Карл Витакер - Полночные размышления семейного терапевта
Оставаться ребенком: противоядие метажизни
Единственное зрелище, еще более печальное, чем ненормально взрослые дети, которые после четырех лет ведут и чувствуют себя по-взрослому, это взрослые, эмоционально оставшиеся детьми, но интеллектуально борющиеся за то, чтобы играть во взрослых. Глядя на все это, я укрепляюсь в убеждении, что есть способ сделать жизнь более привлекательной. Если родители могут побыть детьми (точнее, как бы детьми ) со своими собственными детьми, тогда и они смогут быть са-ми собой. Это дает детям не только чувство, что ребенком быть весело, не только радость играть со своими родителями, но и возможность открыть самих себя; а если родители будут достаточно смелыми в этой игре, они тоже могут открыть самих себя. Родители могут превратиться в четырехлетних детей, играя в лошадки или возясь с кубиками на полу, а дети — играть во взрослых, резать мясо или раскладывать по тарелкам картошку и салаты, в то время как папа сидит на детском стульчике и хнычет, что не хочет есть. Или папа, придя домой после напряженной работы, может насладиться превращением в ноющего ребенка, который говорит четырехлетней дочке: «Потри мою шейку, я так устал».
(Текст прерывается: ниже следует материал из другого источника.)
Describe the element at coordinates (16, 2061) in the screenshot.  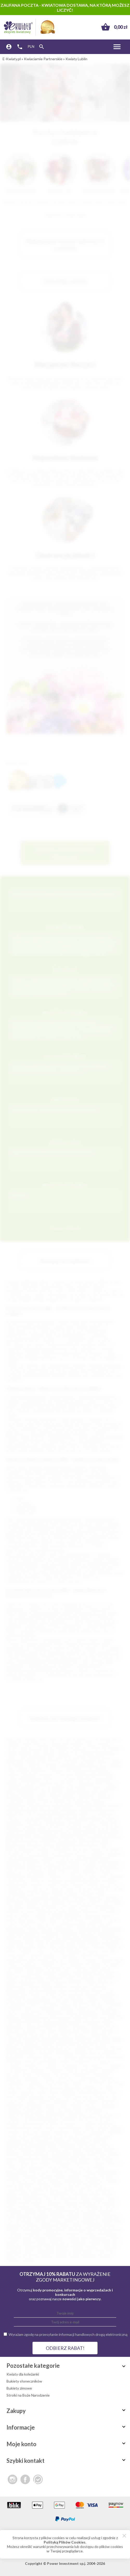
I see `Bukowno` at that location.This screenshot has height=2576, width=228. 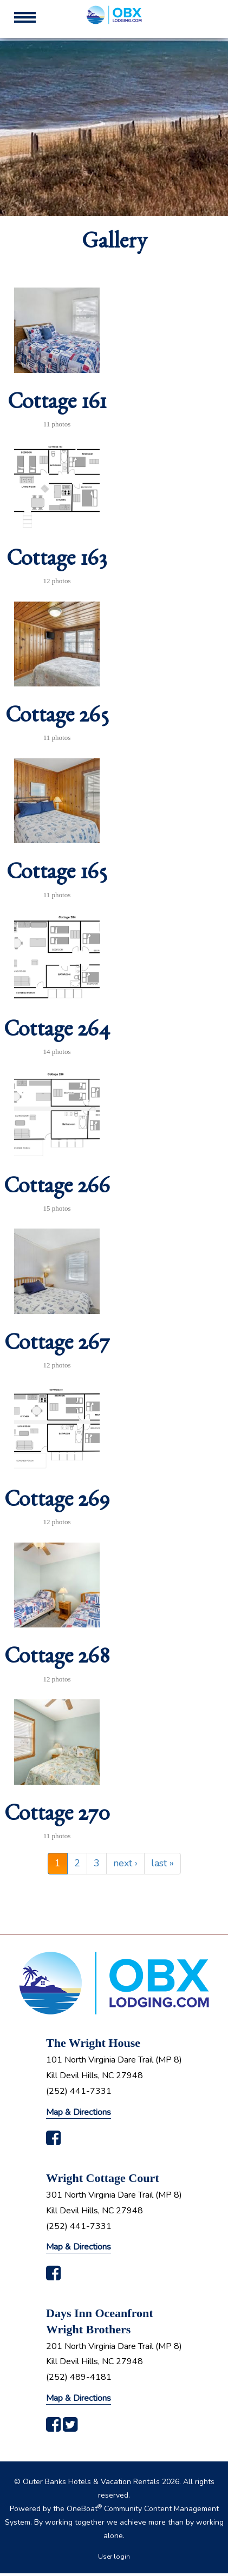 I want to click on Cottage 165, so click(x=56, y=875).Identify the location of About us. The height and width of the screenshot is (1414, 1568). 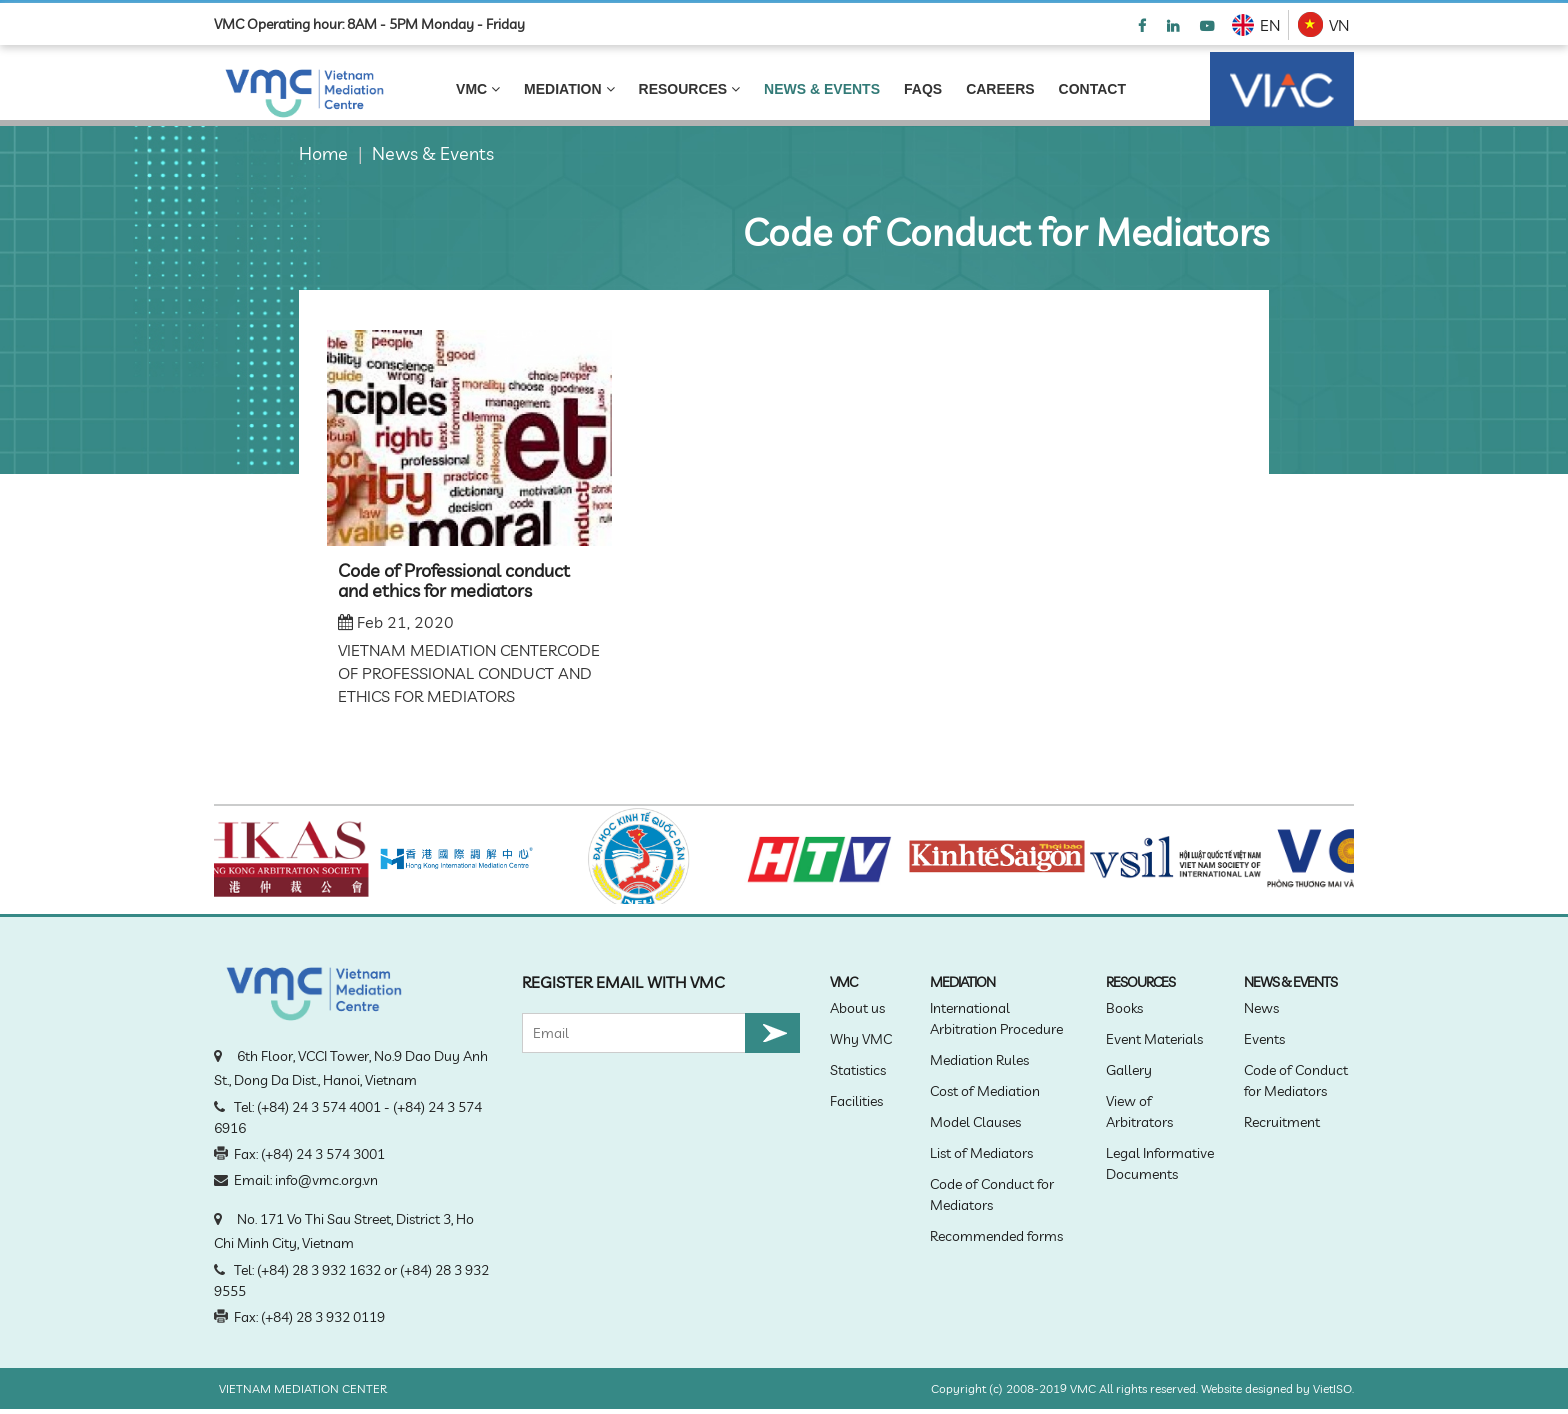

Для ребенка перемена ролей приятна: девочка видит, как папа стал маленьким, и сама играет в маму. Даже не знаю, для кого из них это полезнее — для девочки, играющей в маму, которая наберется смелости в один прекрасный день стать всамделишной мамой, или для папы, играющего в ребенка, когда он и в самом деле чувствует себя как ребенок. Думаю, если он научится так играть, это отодвинет его инфаркт минимум на пять лет.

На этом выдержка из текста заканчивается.